Piglia tre pani he levali la crosta he gratali molto bene he metteli supra una tavola, he metteli atorno una libra he meza de bona farina; he mete cum lo dito pane quatro ho cingue oca he batile bene cum lo cultello risguardando sempre lo pane cum la dita farina; he quando te parirache sia minuto como (f* 8r) anesi confetti, pone ogni cosa in uno sedazo he cacia fora la farina; poi falli secare alo sole ho alo focho; et quando li vorai cocere, coceli in brodo de carne, he fallo ghialdo cum saffrono; he falle bullire adasio per spacio de meza hora; et mette de sopra le menestre caso he specie.

Take the crusts of three loaves of bread. grate them, set this on a table and lay out a pound of and a half of fine flour around it; and put five eggs in with the ground bread and beat that well with a knife, always being careful (to coat) the breadcrumbs well with the flour; and when you have lumps that look to you to be the size of candies aniseed, put everything into a sieve and discard the (excess) flour; then dry them in the sun or by the fire. When you want to cook them, use meat broth made yellow with saffron; boil them gently for half an hour, serve them up garnished with cheese and spices.

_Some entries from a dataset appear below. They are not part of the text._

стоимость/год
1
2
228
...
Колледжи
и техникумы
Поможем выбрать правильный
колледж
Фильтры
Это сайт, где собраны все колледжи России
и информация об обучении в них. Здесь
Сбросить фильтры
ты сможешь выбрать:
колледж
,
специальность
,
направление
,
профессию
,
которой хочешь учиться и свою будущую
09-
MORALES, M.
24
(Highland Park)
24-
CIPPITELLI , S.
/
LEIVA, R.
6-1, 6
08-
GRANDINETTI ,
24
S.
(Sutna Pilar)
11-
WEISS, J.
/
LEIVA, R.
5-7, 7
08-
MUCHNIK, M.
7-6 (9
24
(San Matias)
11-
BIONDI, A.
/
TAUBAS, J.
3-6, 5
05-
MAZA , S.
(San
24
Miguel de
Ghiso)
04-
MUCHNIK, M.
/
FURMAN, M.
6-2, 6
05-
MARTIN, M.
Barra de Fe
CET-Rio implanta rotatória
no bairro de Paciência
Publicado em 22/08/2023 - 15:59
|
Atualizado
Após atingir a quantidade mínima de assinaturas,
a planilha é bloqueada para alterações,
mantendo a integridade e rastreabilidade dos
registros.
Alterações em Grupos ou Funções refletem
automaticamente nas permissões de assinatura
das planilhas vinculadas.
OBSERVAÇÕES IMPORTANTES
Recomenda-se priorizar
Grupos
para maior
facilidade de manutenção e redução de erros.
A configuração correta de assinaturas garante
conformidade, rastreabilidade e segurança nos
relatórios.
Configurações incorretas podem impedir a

The book commentary says “think ditallini.” I disagree. I think “couscous.”

This is about the easiest recipe I have made to date, but it relies on a couple of factors.  Use of a food processor is extremely helpful for ease of production.

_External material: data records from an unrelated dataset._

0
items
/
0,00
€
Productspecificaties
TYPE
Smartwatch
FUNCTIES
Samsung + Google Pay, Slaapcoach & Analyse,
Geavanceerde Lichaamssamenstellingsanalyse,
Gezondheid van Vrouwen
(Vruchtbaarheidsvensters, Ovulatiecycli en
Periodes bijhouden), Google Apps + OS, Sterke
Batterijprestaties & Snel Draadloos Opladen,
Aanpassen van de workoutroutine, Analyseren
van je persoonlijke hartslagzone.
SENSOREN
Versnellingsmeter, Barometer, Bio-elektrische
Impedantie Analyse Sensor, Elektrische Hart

I saved the crusts from several loaves, and staled them in a low oven while it was cooling from making some other dishes.  I crushed them and processed them, then ran them through a coarse strainer to make sure they were of a size.

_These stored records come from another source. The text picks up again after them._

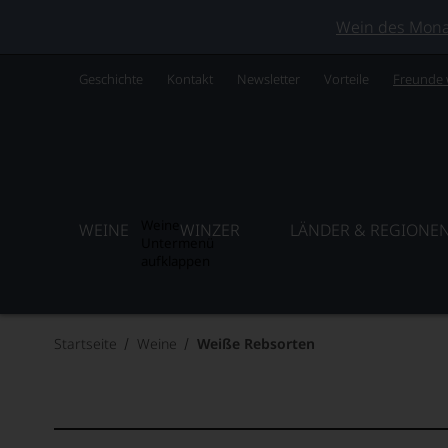
Wein des Monats
Geschichte
Kontakt
Newsletter
Vorteile
Freunde
Weine
WEINE
WINZER
LÄNDER & REGIONE
Untermenü
aufklappen
Startseite
Weine
Weiße Rebsorten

bread crusts stacked and placed on baking sheets to dry

making breadcrumbs

The first time I made this, I worked from the proportions in the book. Knowing I had 5 eggs of indeterminate size and a pound and a half (not modern pounds! only 12 oz lb, so 18 oz in modern parlance) of flour, I started with a half pound of bread crumbs. There was a lot of tweaking, as I made this dish on dry days and more humid days, and each time the proportions changed.   Be prepared to add more eggs or flour, but do not add more breadcrumbs, as the addition will become gummy and harder to recover.

After several batches, the following numbers are pretty reliable in a medium processor, and result in both a quantity that comfortably fits an oven and that feeds 4 people an ample portion.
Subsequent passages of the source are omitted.